If a picture appears in the records, leave it out and transcribe the rest exactly.

------------------------

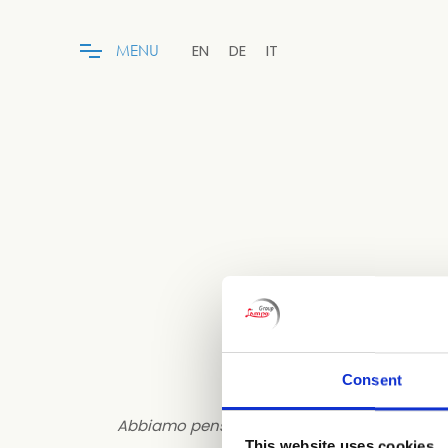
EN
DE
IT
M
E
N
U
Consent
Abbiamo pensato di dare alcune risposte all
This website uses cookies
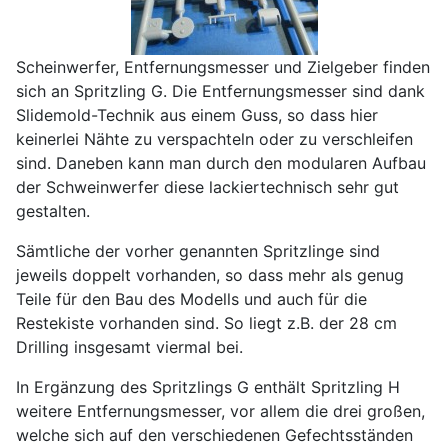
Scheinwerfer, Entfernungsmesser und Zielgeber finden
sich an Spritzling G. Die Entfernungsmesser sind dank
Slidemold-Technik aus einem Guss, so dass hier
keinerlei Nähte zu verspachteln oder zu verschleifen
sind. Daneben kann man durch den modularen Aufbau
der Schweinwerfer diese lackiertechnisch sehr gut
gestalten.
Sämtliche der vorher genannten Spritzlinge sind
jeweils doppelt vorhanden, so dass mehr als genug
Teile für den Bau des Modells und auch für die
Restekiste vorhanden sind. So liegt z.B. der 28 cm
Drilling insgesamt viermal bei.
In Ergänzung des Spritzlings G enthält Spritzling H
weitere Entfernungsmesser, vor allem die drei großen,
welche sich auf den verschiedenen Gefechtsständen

------------------------

> OUTPUT OF THE EXERCISE:
EN
DE
IT
M
E
N
U
Consent
Abbiamo pensato di dare alcune risposte all
This website uses cookies
Scheinwerfer, Entfernungsmesser und Zielgeber finden
sich an Spritzling G. Die Entfernungsmesser sind dank
Slidemold-Technik aus einem Guss, so dass hier
keinerlei Nähte zu verspachteln oder zu verschleifen
sind. Daneben kann man durch den modularen Aufbau
der Schweinwerfer diese lackiertechnisch sehr gut
gestalten.
Sämtliche der vorher genannten Spritzlinge sind
jeweils doppelt vorhanden, so dass mehr als genug
Teile für den Bau des Modells und auch für die
Restekiste vorhanden sind. So liegt z.B. der 28 cm
Drilling insgesamt viermal bei.
In Ergänzung des Spritzlings G enthält Spritzling H
weitere Entfernungsmesser, vor allem die drei großen,
welche sich auf den verschiedenen Gefechtsständen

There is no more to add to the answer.